■ EXERCISE AIM: If a line in the listing carries the word "zodat", return a copy of that line.

■ DATA SECTION:
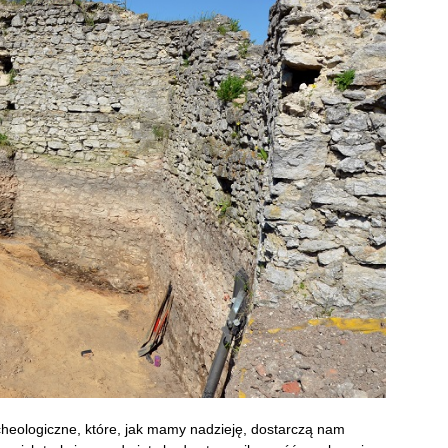
heologiczne, które, jak mamy nadzieję, dostarczą nam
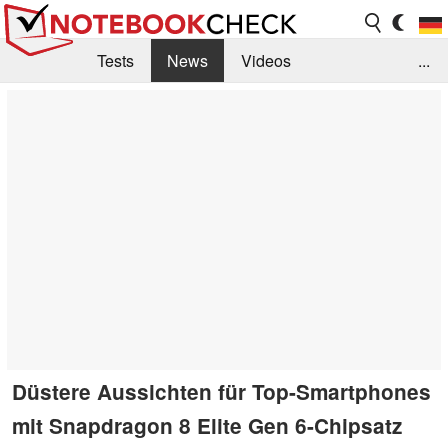
Tests
News
Videos
...
Benchmarks & Tech
Externe Tests
Kaufberatung
Deals
Suche
Jobs
Forum
Düstere Aussichten für Top-Smartphones
mit Snapdragon 8 Elite Gen 6-Chipsatz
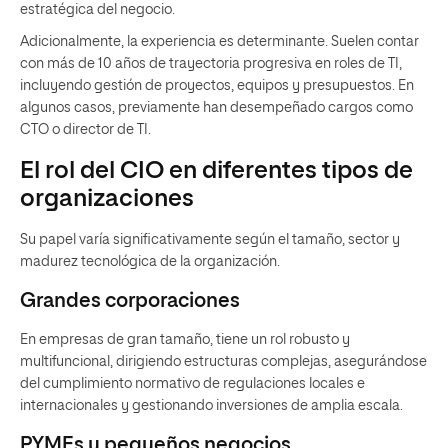
estratégica del negocio.
Adicionalmente, la experiencia es determinante. Suelen contar
con más de 10 años de trayectoria progresiva en roles de TI,
incluyendo gestión de proyectos, equipos y presupuestos. En
algunos casos, previamente han desempeñado cargos como
CTO o director de TI.
El rol del CIO en diferentes tipos de
organizaciones
Su papel varía significativamente según el tamaño, sector y
madurez tecnológica de la organización.
Grandes corporaciones
En empresas de gran tamaño, tiene un rol robusto y
multifuncional, dirigiendo estructuras complejas, asegurándose
del cumplimiento normativo de regulaciones locales e
internacionales y gestionando inversiones de amplia escala.
PYMEs y pequeños negocios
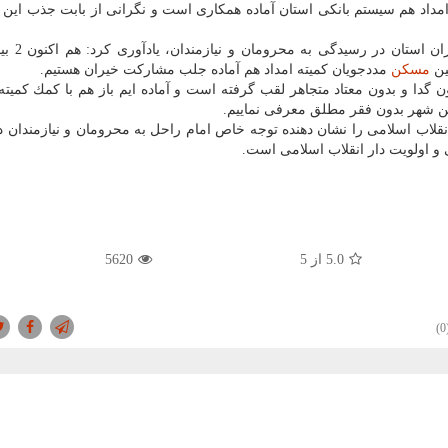
 امداد هم سیستم بانكی استان آماده همكاری است و نگرانی از بابت جذب این 
استاندار آذربایجان شرقی با اشا
ین
مسكن
مددجویان كمیته امداد هم آماده جلب مشاركت خیران هستیم.
 گدا و بدون معتاد متجاهر لقب گرفته است و آماده ایم باز هم با كمك كمیته 
تین شهر بدون فقر مطلق معرفی نماییم.
قلاب اسلامی را نشان دهنده توجه خاص امام راحل به محرومان و نیازمندان 
و اولویت دار انقلاب اسلامی است.
5.0
از 5
5620
(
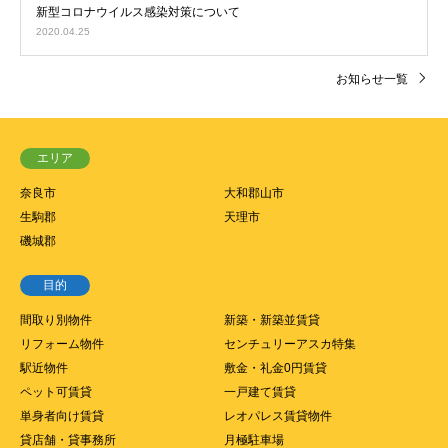
新型コロナウイルス感染対策について
2020.04.25
お知らせ一覧
エリア
奈良市
大和郡山市
生駒郡
天理市
磯城郡
目的
間取り別物件
新築・新築並賃貸
リフォーム物件
センチュリーアスカ特集
駅近物件
敷金・礼金0円賃貸
ペット可賃貸
一戸建て賃貸
単身者向け賃貸
レオパレス賃貸物件
貸店舗・貸事務所
月極駐車場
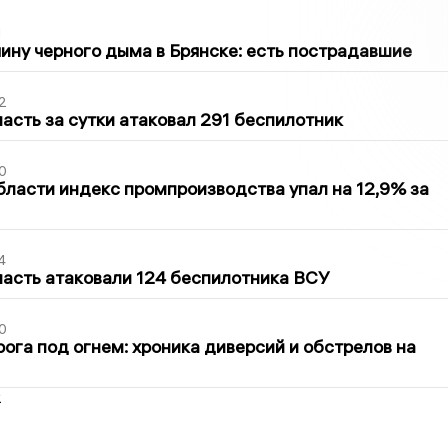
1
ину черного дыма в Брянске: есть пострадавшие
2
асть за сутки атаковал 291 беспилотник
0
бласти индекс промпроизводства упал на 12,9% за
4
асть атаковали 124 беспилотника ВСУ
0
ога под огнем: хроника диверсий и обстрелов на
2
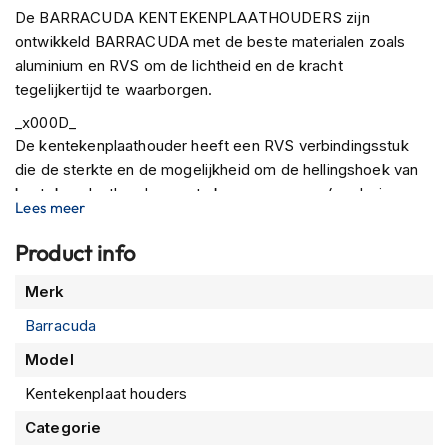
P
De BARRACUDA KENTEKENPLAATHOUDERS zijn
i
ontwikkeld BARRACUDA met de beste materialen zoals
l
o
aluminium en RVS om de lichtheid en de kracht
t
tegelijkertijd te waarborgen.
e
n
_x000D_
h
De kentekenplaathouder heeft een RVS verbindingsstuk
e
die de sterkte en de mogelijkheid om de hellingshoek van
l
kentekenplaathouder aan te kunnen passen. (exclusieve
m
Lees meer
e
BARRACUDA techniek)
n
Product info
_x000D_
P
Voor elke specifieke set is er onderzoek gedaan, zodat het
Meer
i
Merk
gemonteerd kan worden middels een complete
informatie
n
bevestiging set aangepast voor de betreffende motorfiets.
Barracuda
l
Alle BARRACUDA KENTEKENPLAATHOUDERS zijn
o
Model
c
voorzien van een montage instructie en complete
k
Kentekenplaat houders
bevestiging set, zodat er GEEN aanpassing nodig is aan de
h
originele componenten van de motorfiets.
e
Categorie
l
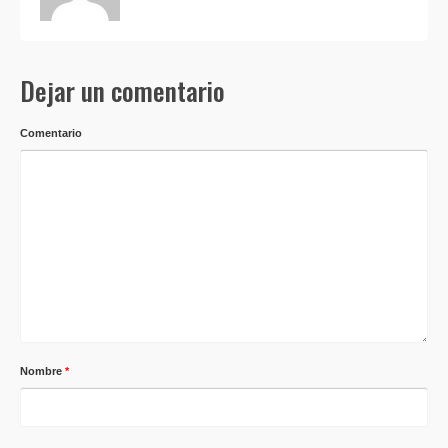
Dejar un comentario
Comentario
Nombre
*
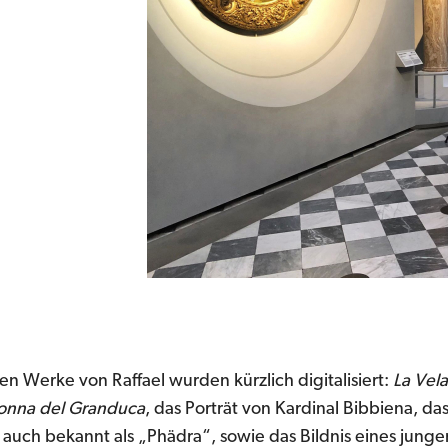
en Werke von Raffael wurden kürzlich digitalisiert:
La Vela
nna del Granduca
, das Porträt von Kardinal Bibbiena, da
auch bekannt als „Phädra“, sowie das Bildnis eines junge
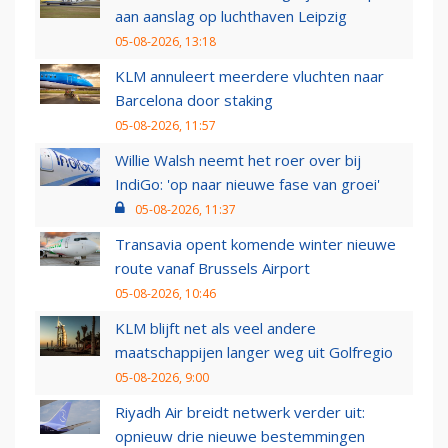
aan aanslag op luchthaven Leipzig
05-08-2026, 13:18
KLM annuleert meerdere vluchten naar
Barcelona door staking
05-08-2026, 11:57
Willie Walsh neemt het roer over bij
IndiGo: 'op naar nieuwe fase van groei'
05-08-2026, 11:37
Transavia opent komende winter nieuwe
route vanaf Brussels Airport
05-08-2026, 10:46
KLM blijft net als veel andere
maatschappijen langer weg uit Golfregio
05-08-2026, 9:00
Riyadh Air breidt netwerk verder uit:
opnieuw drie nieuwe bestemmingen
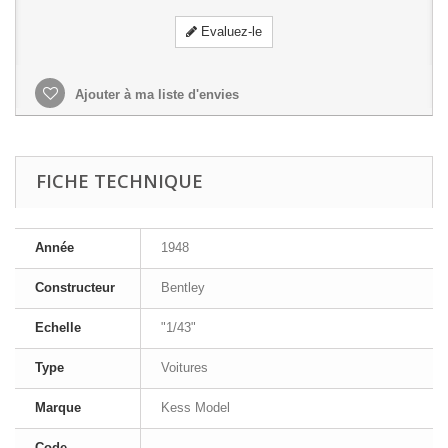
Evaluez-le
Ajouter à ma liste d'envies
FICHE TECHNIQUE
Année
1948
Constructeur
Bentley
Echelle
"1/43"
Type
Voitures
Marque
Kess Model
Code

■ RESPONSE:
Voor elke specifieke set is er onderzoek gedaan, zodat het
bevestiging set, zodat er GEEN aanpassing nodig is aan de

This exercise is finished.